Prefeitura de Barbacena regulamenta regras para estudos e projetos voltados a concessões e parcerias público-privadas

Prefeitura de Barbacena regulamenta regras para estudos e projetos voltados a concessões e parcerias público-privadas

A Prefeitura de Barbacena publicou o Decreto Municipal nº 9.959, que regulamenta o Procedimento de Manifestação de Interesse (PMI) e a Manifestação de Interesse da Iniciativa Privada (MIP), instrumentos voltados à obtenção de estudos e projetos que subsidiem a estruturação de concessões e parcerias público-privadas (PPPs) no âmbito da administração municipal.

De acordo com o decreto, pessoas físicas ou jurídicas de direito privado poderão apresentar estudos, levantamentos, investigações e projetos com o objetivo de apoiar o Poder Público na formulação de iniciativas estratégicas, como concessões administrativas ou patrocinadas, desestatizações, obras de grande porte e empreendimentos que envolvam o mercado de capitais. A norma estabelece regras claras para a apresentação, análise, seleção e eventual aproveitamento desses estudos.

O PMI será instaurado por iniciativa da própria Administração Pública, mediante edital, enquanto a MIP poderá ser apresentada espontaneamente pela iniciativa privada à Secretaria Municipal de Planejamento. Em ambos os casos, a análise e deliberação caberão ao Comitê Gestor de Parcerias Público-Privadas, órgão responsável por avaliar a conveniência, a oportunidade e a viabilidade técnica, econômica e jurídica das propostas.

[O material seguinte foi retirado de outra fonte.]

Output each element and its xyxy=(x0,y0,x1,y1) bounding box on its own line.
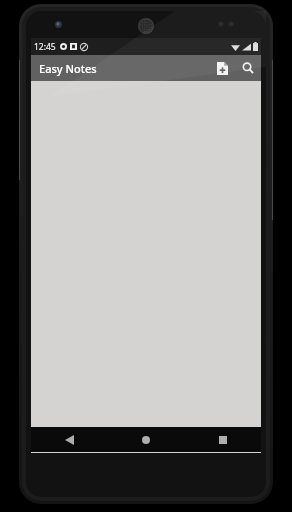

O decreto também disciplina a possibilidade de ressarcimento dos estudos, que somente ocorrerá se houver previsão expressa em edital, aproveitamento efetivo do material apresentado e celebração de contrato decorrente de licitação baseada nesses estudos. O valor do ressarcimento fica limitado a até 2,5% do valor total estimado do investimento, respeitando critérios de razoabilidade e proporcionalidade, e será pago pelo licitante vencedor, sem ônus direto ao município.

Outro ponto destacado é que a autorização para elaboração dos estudos não gera direito de preferência em futuras licitações, nem obriga a Administração Pública a contratar ou licitar o objeto proposto. O decreto ainda prevê a possibilidade de os estudos serem desenvolvidos em fases, permitindo que o poder público avalie a pré-viabilidade dos projetos ao longo do processo.